Now, for everything I’ve been saying, you would think this was bad. However, that’s the thing. Frustrating at times – yes. Unplayable – no. There is nothing game-breaking here. It’s just a case of getting used to the quirks it presents. Yes, some of them are larger ones – such as the control of characters – but with the lives system gone, it’s just a case of try, try again. There is fun to be had here, and if you care to do so, there’s enough extras to keep anyone happy. Collecting red rings within stages unlock extra levels. There’s five in each, and sometimes can be within easy reach, other times presenting a bit more of a challenge. Arbitrary replayability is forced in the avatar stages, where swapping Wispon to reach some of the red rings is required. Completing daily missions give perks, which make earning those S-Ranks easier [and you’ll be needing it on some stages]. The regular missions unlock more equipment for avatar, and these come in all varieties. Completing stages, earning an S-Rank in stages, using moves of characters, completing stages under a certain time… There’s a lot of them. Some missions will also give Wispons with added perks, such as score bonuses with each 100 rings collected, or increasing speed when grinding. There are also SOS Missions that present themselves in regular stages, which challenge you to one of three objectives. Two of them are based on avatar – using a random avatar, or a rental avatar.

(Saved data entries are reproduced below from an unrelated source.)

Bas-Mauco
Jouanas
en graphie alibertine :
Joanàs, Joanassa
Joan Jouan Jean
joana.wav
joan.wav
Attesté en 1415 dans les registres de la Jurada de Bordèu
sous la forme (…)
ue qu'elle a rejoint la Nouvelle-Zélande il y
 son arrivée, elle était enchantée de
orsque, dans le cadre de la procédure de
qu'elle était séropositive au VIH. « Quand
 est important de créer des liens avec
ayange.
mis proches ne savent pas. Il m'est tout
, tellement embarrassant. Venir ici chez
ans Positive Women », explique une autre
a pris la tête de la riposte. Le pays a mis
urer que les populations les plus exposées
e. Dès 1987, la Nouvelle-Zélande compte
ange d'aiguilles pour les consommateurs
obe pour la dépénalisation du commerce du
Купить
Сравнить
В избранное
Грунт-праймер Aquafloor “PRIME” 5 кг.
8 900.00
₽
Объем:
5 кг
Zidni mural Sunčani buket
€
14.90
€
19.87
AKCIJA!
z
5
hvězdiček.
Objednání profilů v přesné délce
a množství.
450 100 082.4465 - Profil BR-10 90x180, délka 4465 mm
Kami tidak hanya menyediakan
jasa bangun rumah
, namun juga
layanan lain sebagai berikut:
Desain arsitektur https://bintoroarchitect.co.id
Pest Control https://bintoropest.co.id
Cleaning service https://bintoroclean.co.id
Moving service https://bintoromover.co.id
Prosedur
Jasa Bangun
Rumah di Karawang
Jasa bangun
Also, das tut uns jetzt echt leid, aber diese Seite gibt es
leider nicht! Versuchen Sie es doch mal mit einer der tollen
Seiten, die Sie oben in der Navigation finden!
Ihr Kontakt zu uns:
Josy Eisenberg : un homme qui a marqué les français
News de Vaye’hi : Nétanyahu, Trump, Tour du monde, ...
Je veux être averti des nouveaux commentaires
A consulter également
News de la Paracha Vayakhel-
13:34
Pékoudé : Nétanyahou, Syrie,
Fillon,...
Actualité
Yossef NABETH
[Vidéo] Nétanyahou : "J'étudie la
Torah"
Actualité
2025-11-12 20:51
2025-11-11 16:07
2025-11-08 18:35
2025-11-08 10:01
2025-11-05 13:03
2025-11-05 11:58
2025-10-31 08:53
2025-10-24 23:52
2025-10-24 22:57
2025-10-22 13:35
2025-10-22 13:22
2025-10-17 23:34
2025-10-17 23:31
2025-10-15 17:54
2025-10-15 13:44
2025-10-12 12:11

The other is with Sonic or Classic, and requires finding a pod within the level to free animals before completing the level. The avatar ones are easy enough, just requiring learning a different set-up. Finding the animal pod is harder in some cases, as multiple paths mean it can be missed if you don’t explore enough.

So… Recommendation time. It’s difficult to really say. If you are a Sonic die-hard or want some platforming speed, other boost games can provide much better. However, if you are on consoles, this is the only boost game available on the current systems – at least until Unleashed and Generations get put on the Xbox One’s Backward Compatibility program or HD remasters of the two are released. The avatar creation system is fun to play around with, and testing out all of that on the stages can provide some entertainment. There’s wish fulfilment in that, for those who want it. If you know, like me, that you will replay stages just because of the fun in doing so, then by all means buy away. However, as a general buying guide, wait until it becomes cheaper. There’s not much here that hasn’t been done before in the series. While shorter, Generations is still the go-to game for boost gameplay, or Unleashed for some true spectacle.